AIM OF THE TASK: Give every line of the data again, unchanged, but with no pictures.

::::::::::

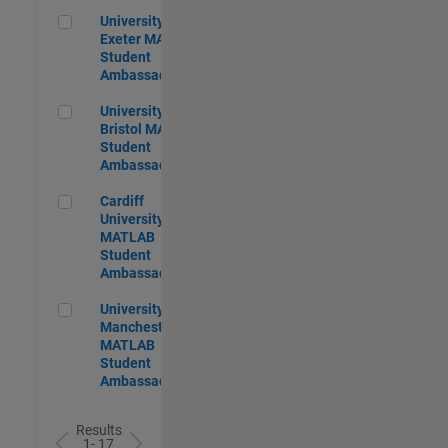
University of Exeter MATLAB Student Ambassador
University of
Exeter MATLAB
Student
Ambassador
University of Bristol MATLAB Student Ambassador
University of
Bristol MATLAB
Student
Ambassador
Cardiff University MATLAB Student Ambassador
Cardiff
University
MATLAB
Student
Ambassador
University of Manchester MATLAB Student Ambassador
University of
Manchester
MATLAB
Student
Ambassador
Results
1- 17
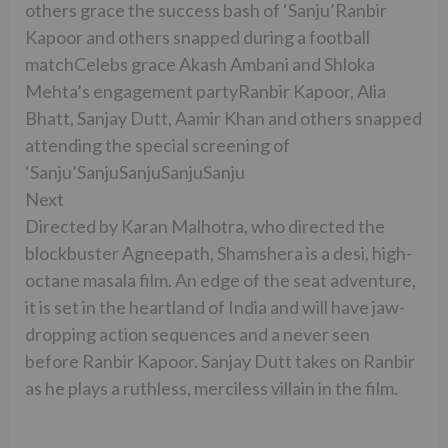
others grace the success bash of ‘Sanju’Ranbir
Kapoor and others snapped during a football
matchCelebs grace Akash Ambani and Shloka
Mehta’s engagement partyRanbir Kapoor, Alia
Bhatt, Sanjay Dutt, Aamir Khan and others snapped
attending the special screening of
‘Sanju’SanjuSanjuSanjuSanju
Next
Directed by Karan Malhotra, who directed the
blockbuster Agneepath, Shamshera is a desi, high-
octane masala film. An edge of the seat adventure,
it is set in the heartland of India and will have jaw-
dropping action sequences and a never seen
before Ranbir Kapoor. Sanjay Dutt takes on Ranbir
as he plays a ruthless, merciless villain in the film.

::::::::::

RESULT:
University of Exeter MATLAB Student Ambassador
University of
Exeter MATLAB
Student
Ambassador
University of Bristol MATLAB Student Ambassador
University of
Bristol MATLAB
Student
Ambassador
Cardiff University MATLAB Student Ambassador
Cardiff
University
MATLAB
Student
Ambassador
University of Manchester MATLAB Student Ambassador
University of
Manchester
MATLAB
Student
Ambassador
Results
1- 17
others grace the success bash of ‘Sanju’Ranbir
Kapoor and others snapped during a football
matchCelebs grace Akash Ambani and Shloka
Mehta’s engagement partyRanbir Kapoor, Alia
Bhatt, Sanjay Dutt, Aamir Khan and others snapped
attending the special screening of
‘Sanju’SanjuSanjuSanjuSanju
Next
Directed by Karan Malhotra, who directed the
blockbuster Agneepath, Shamshera is a desi, high-
octane masala film. An edge of the seat adventure,
it is set in the heartland of India and will have jaw-
dropping action sequences and a never seen
before Ranbir Kapoor. Sanjay Dutt takes on Ranbir
as he plays a ruthless, merciless villain in the film.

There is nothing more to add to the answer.